I have always carried a folding knife for this exact reason, although I will say that I have for many years carried a fast-deploying folder and I wear it on my support side.  The reason for this is that, should I need to press the knife into self-defense, it would most likely be under circumstances in which I cannot access my gun, or bringing the gun into play would be hazardous compared to getting the knife out.  If you have done any amount of training for contact-distance fighting, you know that a gun can be taken from you fairly easily; the knife is much more retainable and can prove the better weapon for contact distance.

So, although the knife serves a secondary role in self-defense for myself, it is still a secondary weapon on the body.  No matter how practiced you are at deploying a folding knife, and I have practiced it quite a bit, a fixed blade knife is, of course, faster and more reliable in deployment.  For this reason, serious knife guys use fixed blades if not constrained by legal issues (which is a concern, many states restrict fixed blade carry but permit most folders, so be aware of this).  Being a dedicated “not a knife guy” I never bothered carrying a fixed blade knife, outside of when hunting in the woods.  However, I came to the conclusion recently that a very small fixed blade might serve a purpose for myself.  Obviously, worn center line, the blade facilitates much faster deployment than any folder, and it can also be accessed by either hand.  Second, and this is a big one for me, I often like to have no sign of weaponry on me, including a mundane folding knife with the visible clip in the pocket.  The fixed blade, concealed under a shirt, is invisible (again, check legalities on concealed fixed blades, I use only folders when in places that prohibit fixed blade carry).

Wanting the fixed blade option, I gravitated immediately to the Ka Bar TDI.  At the time of this writing, this is actually a well-established knife design, and rightly so.  A few years ago someone might look at it and shake their head.  Now, the merits of the design are rather well known.  I find the TDI offers significant capability in a small package, much like the Glock 26 you see pictured that the TDI backs up.
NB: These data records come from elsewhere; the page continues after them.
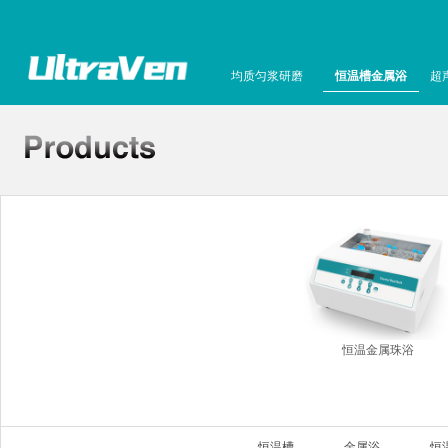
均质匀浆研磨
恒温槽金属浴
超
恒温金属珠浴
恒温槽
金属浴
恒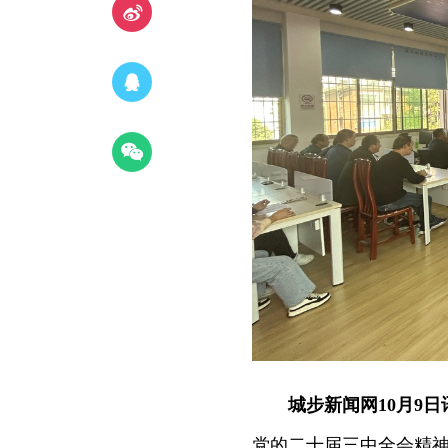
城步新闻网10月9日
党的二十届三中全会精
The curved handle design makes accessing and drawing the knife faster and more intuitive than grabbing a more vertical-sitting traditional fixed blade, at least for me.  This curved design also makes the blade ideal for the reason it was originally designed: as a handgun retention tool.  Slashing across an assailant’s arms or body to retain your handgun is accomplished more naturally with this design.  In my opinion, this knife is excellent as a defensive blade for the knife carrying yet “non-knife guy” like myself.  Granted, I have some basic training in knife techniques, but again, I don’t put much work into it.  This being the case, the TDI design makes using it defensively more intuitive.  A simple punching motion puts the blade in contact with the target, giving great strength to the blow.  A punch-and-twist of this tiny blade can cause massive damage, despite how small the blade is.

The TDI works wonderfully for the non-enthusiast knife carrier.  The design allows it to be drawn with either hand and it can be brought to bear with great speed.  It is ideal for weapon retention.  To use it defensively it works right into more intuitive hand skills.  Being as short as it is in the blade, it will prove more legally acceptable than a lot of other fixed-blade alternatives.  Overall, I recommend this tool for anyone looking for a small fixed blade that can ride completely concealed, cut a seat belt in an emergency, or cut an attacker off your gun.